Software Workshop: Maximize Depth of Field by Focus Stacking
Blend shots with varied focal points using Helicon Focus to get the deepest focus
Photo: Paul Dolkos
Lately, it seems like the idea of focus stacking—combining a set of focus-bracketed images to create a single, deeply focused one—keeps coming up. Paul Dolkos, whom we profiled in our March issue’s I, Photographer column, and whose picture we’re featuring here, uses this technique. And in our April issue’s You Can Do It, photographer Bruce Peterson, who shoots a lot of macro, recommends focus stacking as well, particularly for larger macro subjects.
Shooting a series of focus-bracketed images can be simple, though it does get more complicated as your subjects get tinier; at the microscopic scale, special gear is necessary for fine focus adjustment. But at the scale of these model trains, Dolkos is able to shoot with a tripod-mounted Canon EOS Rebel T1i and an 18–55mm f/3.5–5.6 IS kit lens. He simply sets the camera to manual and adjusts the lens barrel between shots to capture the requisite number of in-focus images.
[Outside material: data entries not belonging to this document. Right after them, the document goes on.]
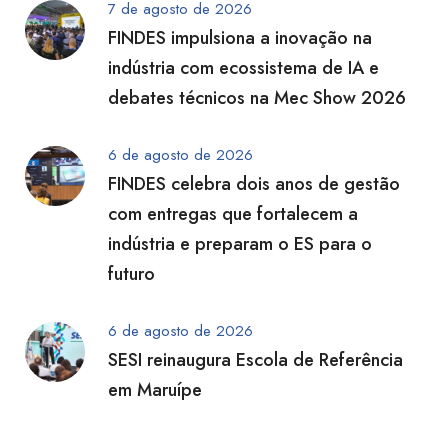
7 de agosto de 2026
FINDES impulsiona a inovação na
indústria com ecossistema de IA e
debates técnicos na Mec Show 2026
6 de agosto de 2026
FINDES celebra dois anos de gestão
com entregas que fortalecem a
indústria e preparam o ES para o
futuro
6 de agosto de 2026
SESI reinaugura Escola de Referência
em Maruípe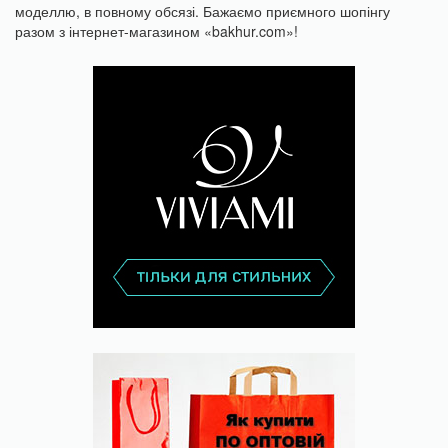
моделлю, в повному обсязі. Бажаємо приємного шопінгу
разом з інтернет-магазином «bakhur.com»!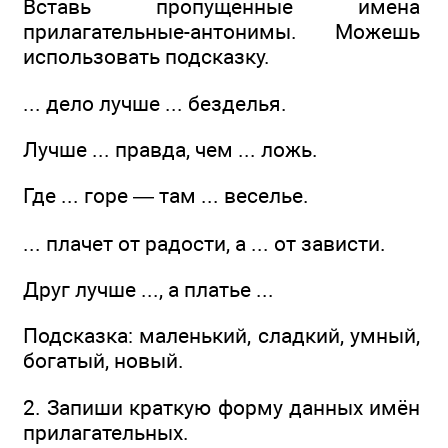
Вставь пропущенные имена
прилагательные-антонимы. Можешь
использовать подсказку.
... дело лучше ... безделья.
Лучше ... правда, чем ... ложь.
Где ... горе — там ... веселье.
... плачет от радости, а ... от зависти.
Друг лучше ..., а платье ...
Подсказка: маленький, сладкий, умный,
богатый, новый.
2. Запиши краткую форму данных имён
прилагательных.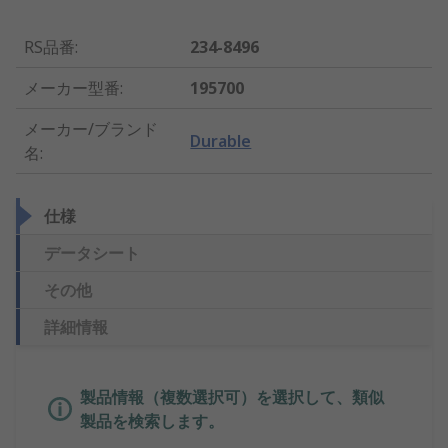
RS品番
:
234-8496
メーカー型番
:
195700
メーカー/ブランド
Durable
名
:
仕様
データシート
その他
詳細情報
製品情報（複数選択可）を選択して、類似
製品を検索します。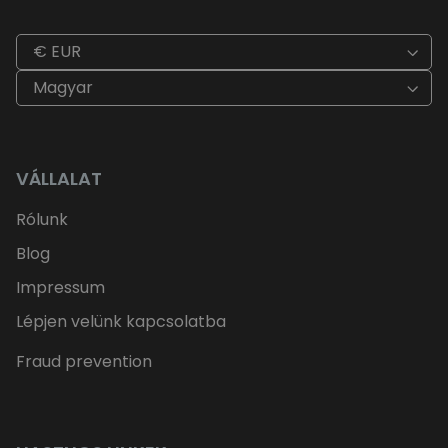
€ EUR
Magyar
VÁLLALAT
Rólunk
Blog
Impressum
Lépjen velünk kapcsolatba
Fraud prevention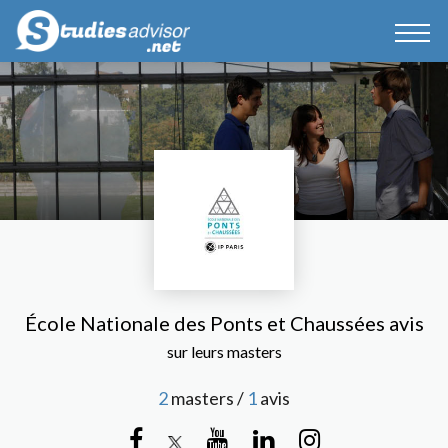
École Nationale des Ponts et Chaussées avis
sur leurs masters
2
masters /
1
avis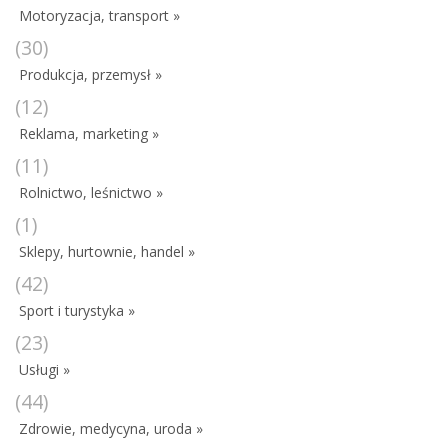
Motoryzacja, transport »
(30)
Produkcja, przemysł »
(12)
Reklama, marketing »
(11)
Rolnictwo, leśnictwo »
(1)
Sklepy, hurtownie, handel »
(42)
Sport i turystyka »
(23)
Usługi »
(44)
Zdrowie, medycyna, uroda »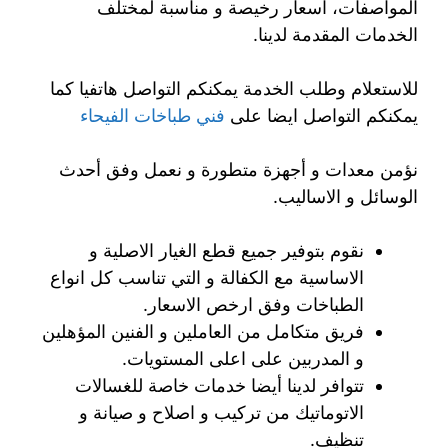
المواصفات، اسعار رخيصة و مناسبة لمختلف
الخدمات المقدمة لدينا.
للاستعلام وطلب الخدمة يمكنكم التواصل هاتفيا كما
يمكنكم التواصل ايضا على
فني طباخات الفيحاء
نؤمن معدات و أجهزة متطورة و نعمل وفق أحدث
الوسائل و الاساليب.
نقوم بتوفير جميع قطع الغيار الاصلية و
الاساسية مع الكفالة و التي تناسب كل انواع
الطباخات وفق ارخص الاسعار.
فريق متكامل من العاملين و الفنين المؤهلين
و المدربين على اعلى المستويات.
تتوافر لدينا أيضا خدمات خاصة للغسالات
الاتوماتيك من تركيب و اصلاح و صيانة و
تنظيف.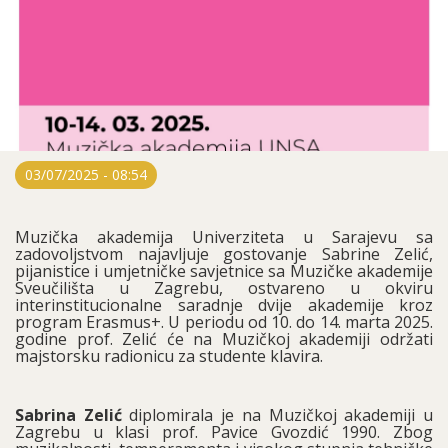
03/07/2025 - 08:54
Muzička akademija Univerziteta u Sarajevu sa
zadovoljstvom najavljuje gostovanje Sabrine Zelić,
pijanistice i umjetničke savjetnice sa Muzičke akademije
Sveučilišta u Zagrebu, ostvareno u okviru
interinstitucionalne saradnje dvije akademije kroz
program Erasmus+. U periodu od 10. do 14. marta 2025.
godine prof. Zelić će na Muzičkoj akademiji održati
majstorsku radionicu za studente klavira.
Sabrina Zelić
diplomirala je na Muzičkoj akademiji u
Zagrebu u klasi prof. Pavice Gvozdić 1990. Zbog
Focus stacking allows him to stop down to f/8 for better image quality, yet still create an image with both the forground and the background sharp.
Dolkos uses standalone and plug-in application Helicon Focus to create his focus-stacked model train photos. Here’s how to get your images ready for the program, how to use it, and what to do once they’re stacked.
This image requires seven bracketed files. Be sure to shoot each element of the scene in focus in at least one frame; a little redundancy is good, so don’t worry about over-shooting. Capture in RAW to ensure that each shot will have the same conversion settings. In Adobe Bridge, select your images and go to File > Open in Camera Raw.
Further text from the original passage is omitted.